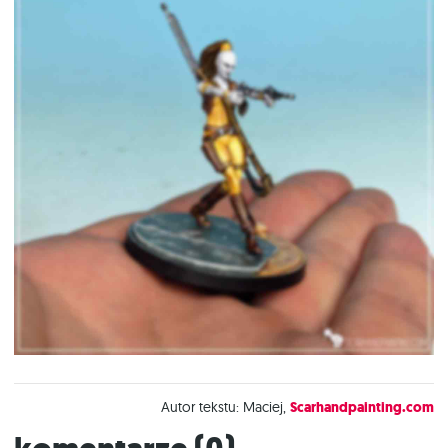
Autor tekstu: Maciej,
Scarhandpainting.com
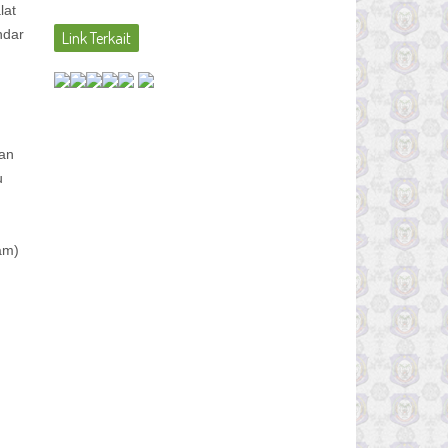
lat
ndar
Link Terkait
san
u
am)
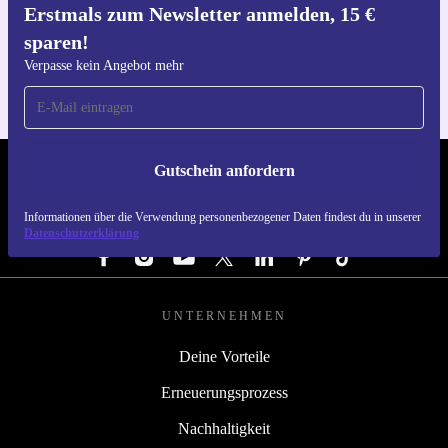
Erstmals zum Newsletter anmelden, 15 €
Hol dir die refurbed-App
sparen!
Für iOS und Android
Verpasse kein Angebot mehr
Gutschein anfordern
REFURBED ÖSTERREICH - RETHINK NEW.
Informationen über die Verwendung personenbezogener Daten findest du in unserer
FOLGE UNS
Datenschutzerklärung
UNTERNEHMEN
Deine Vorteile
Erneuerungsprozess
Nachhaltigkeit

▬▬▬

- Exercise goal -
Reproduce the material word for word, pictures excluded.

- Exercise answer -
Autor tekstu: Maciej,
Scarhandpainting.com
lat
ndar
Link Terkait
san
u
am)
Erstmals zum Newsletter anmelden, 15 €
Hol dir die refurbed-App
sparen!
Für iOS und Android
Verpasse kein Angebot mehr
Gutschein anfordern
REFURBED ÖSTERREICH - RETHINK NEW.
Informationen über die Verwendung personenbezogener Daten findest du in unserer
FOLGE UNS
Datenschutzerklärung
UNTERNEHMEN
Deine Vorteile
Erneuerungsprozess
Nachhaltigkeit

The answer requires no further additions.